Das Phänomen, Kirchen als Veranstaltungsorte zu nutzen, ist alles andere als neu. In der DDR und in Ostberlin waren die evangelischen Kirchen ohnehin Orte, an denen zum Beispiel Punk- und Jazzmusik stattfinden durfte. Und in Westberlin haben sich schon in der Vorwendezeiten Kirchen für weltliche Musik geöffnet, die Passionskirche etwa veranstaltet seit den frühen Achtzigern Konzerte.
„Es fing an mit Jazzkonzerten“, sagt Sigrid Künstner, die für die Passionskirche und die Heilig-Kreuz-Kirche die Musikveranstaltungen managt, „es gab damals eine Konzertreihe namens ‚Concerts in Passion‘.“ In beiden Kirchen finden heute vor allem Singer-Songwriter- und Global-Pop-Konzerte statt, Veranstalter wie Loft, Trinity und Weltkonzerte buchen die Säle. Mit der im Winter laufenden Reihe „Nachtklänge“ – meditative Musik – hat man auch ein eigenes Format entwickelt.

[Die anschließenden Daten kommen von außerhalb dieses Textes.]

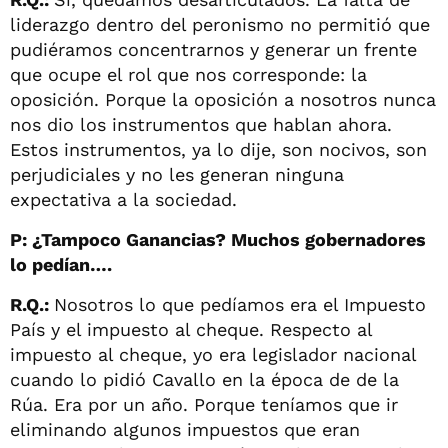
liderazgo dentro del peronismo no permitió que
pudiéramos concentrarnos y generar un frente
que ocupe el rol que nos corresponde: la
oposición. Porque la oposición a nosotros nunca
nos dio los instrumentos que hablan ahora.
Estos instrumentos, ya lo dije, son nocivos, son
perjudiciales y no les generan ninguna
expectativa a la sociedad.
P: ¿Tampoco Ganancias? Muchos gobernadores
lo pedían….
R.Q.:
Nosotros lo que pedíamos era el Impuesto
País y el impuesto al cheque. Respecto al
impuesto al cheque, yo era legislador nacional
cuando lo pidió Cavallo en la época de de la
Rúa. Era por un año. Porque teníamos que ir
eliminando algunos impuestos que eran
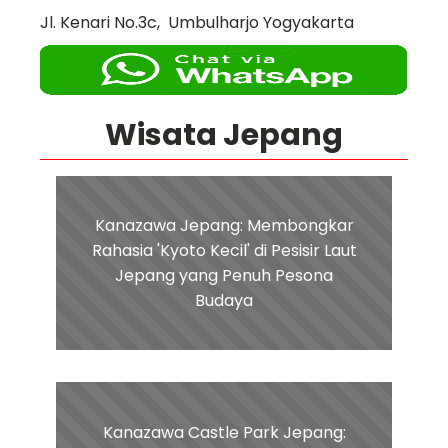
Jl. Kenari No.3c, Umbulharjo Yogyakarta
Wisata Jepang
Kanazawa Jepang: Membongkar
Rahasia 'Kyoto Kecil' di Pesisir Laut
Jepang yang Penuh Pesona
Budaya
Kanazawa Castle Park Jepang:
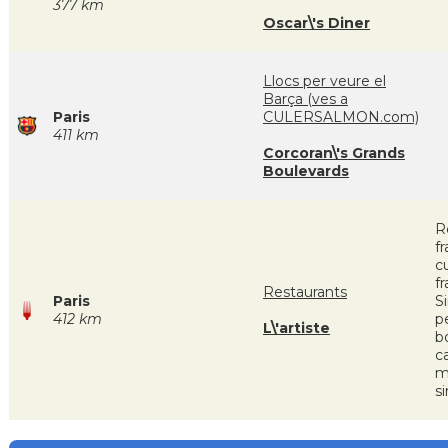
377 km
Oscar\'s Diner
Llocs per veure el
Barça (ves a
Paris
CULERSALMON.com)
411 km
Corcoran\'s Grands
Boulevards
R
f
cu
f
Restaurants
Paris
S
412 km
p
L\'artiste
bo
c
m
s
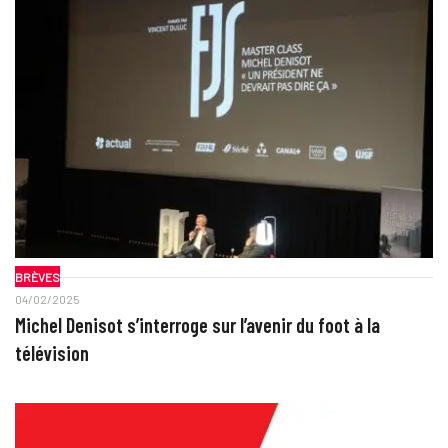
BRÈVES
04/02/2025
Michel Denisot s’interroge sur l’avenir du foot à la
télévision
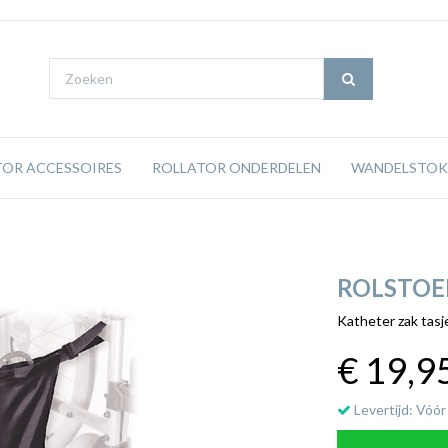
TOR ACCESSOIRES
ROLLATOR ONDERDELEN
WANDELSTOK
ROLSTOE
Katheter zak tasj
€ 19
,9
Levertijd: Vóór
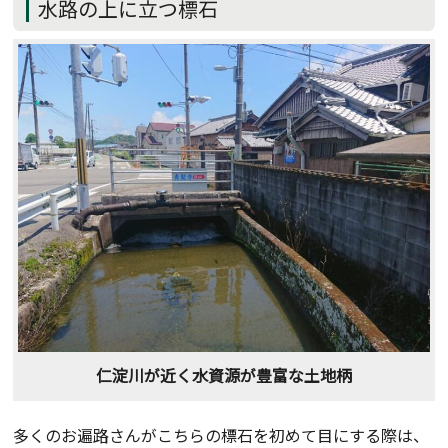
水路の上に立つ標石
仁淀川が近く水資源が豊富な土地柄
多くのお遍路さんがこちらの標石を初めて目にする際は、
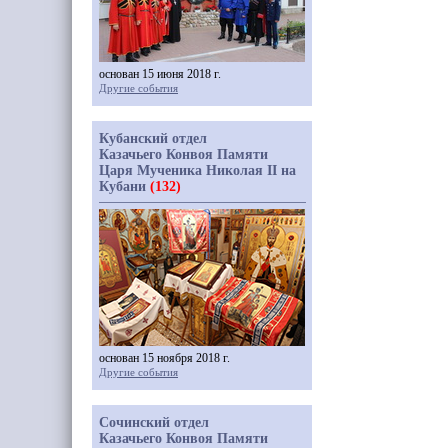
основан 15 июня 2018 г.
Другие события
Кубанский отдел
Казачьего Конвоя Памяти
Царя Мученика Николая II на
Кубани
(132)
основан 15 ноября 2018 г.
Другие события
Сочинский отдел
Казачьего Конвоя Памяти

Wären die Popkonzerte nicht, würden die sakralen Räume oft leer stehen. „Ich glaube, dass die Kirchen auch ihre Verantwortung spüren“, meint Künstner. „Wenn die Räume nur einmal in der Woche für den Gottesdienst öffnen würden, wäre das auch unökonomisch.“ Denn, ja, eine Einnahmequelle ist die Vermietung natürlich auch. Für kommerzielle Veranstalter kosten Künstners Kirchen in der Regel gut rund 1.100 Euro pro Abend, für soziale Initiativen aber gibt es Vergünstigungen.
Ob es stilistisch und inhaltlich No-gos gibt? „Bei manchen Konzerten hat man schon Bauchschmerzen“, sagt Künstner, „Heavy Metal oder Gothic würden eher nicht in unser Profil passen.“ Nun, aber für diese Stile gibt es ja vielleicht noch ein anderes leerstehendes Gotteshäuschen in der Hauptstadt der Atheisten und Agnostiker.